SAYAP-SAYAP DOA

Fendi Hamid
Chapter #22

"Sebuah Keputusan"

Dua bulan berlalu begitu saja. Kakak-kakak relawan dua hari lagi akan berakhir tugasnya di kampung kami. Sebenarnya aku belum rela melepaskan mereka pergi. Namun, inilah kenyataan kehidupan yang harus diterima dengan lapang dada. Setiap pertemuan pasti ada perpisahan.

Aktifitas belajar mengajar di tenda benar-benar tidak efektif. Di dalam seminggu, kadang-kadang kami hanya sekolah dua sampai tiga hari saja.
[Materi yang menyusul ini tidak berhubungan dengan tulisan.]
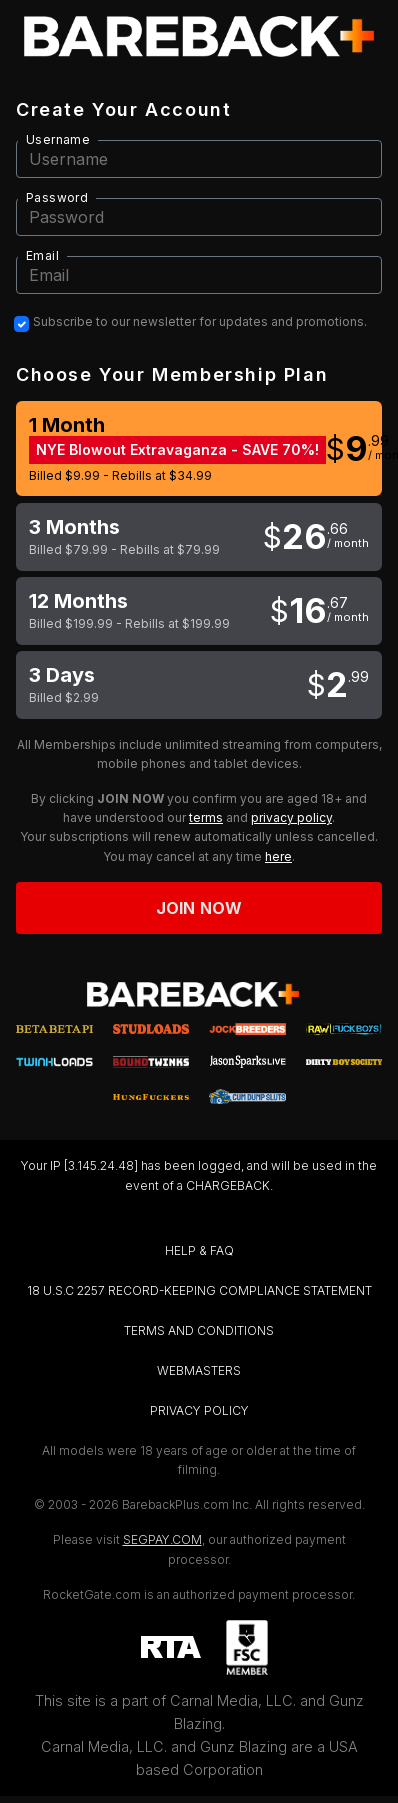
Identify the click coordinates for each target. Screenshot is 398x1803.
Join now (199, 908)
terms (206, 817)
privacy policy (291, 817)
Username (58, 139)
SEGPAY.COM (162, 1539)
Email (42, 255)
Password (57, 197)
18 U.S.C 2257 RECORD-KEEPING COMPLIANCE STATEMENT (199, 1290)
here (278, 856)
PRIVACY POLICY (199, 1410)
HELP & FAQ (199, 1250)
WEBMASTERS (199, 1370)
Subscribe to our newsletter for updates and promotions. (200, 322)
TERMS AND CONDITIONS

Banyak kendala dan alasan yang membuat itu semua terjadi. Kami semua harus memakluminya, karena ini adalah keadaan ; bukan kesengajaan untuk menciptakan kebodohan seperti yang sering dipertontonkan di dalam peperangan.

Akhir-akhir ini aku sering sekali melihat Bang Ikhlas berdialog dengan kakak-kakak relawan. Mereka tampak sangat serius. Bahkan tidak jarang mereka berbincang-bincang hingga larut malam.

“Saya tidak tau harus menjawab apa, tanyakan saja sama Mahir!” ujar Bang Ikhlas yang duduk di atas batang kelapa yang sudah tumbang di depan tenda.

Pagi-pagi sekali, Kak Agus membangunkanku yang tertidur lelap di sudut tenda, di tengah tumpukan snack, susu, mi instan dan air mineral.

“Mahir! Bangun! Shalat shubuh dulu!”

“Iya, Kak!” Aku langsung bangun, karena dali dulu aku terkenal sebagai anak yang tidak susah untuk dibangunkan.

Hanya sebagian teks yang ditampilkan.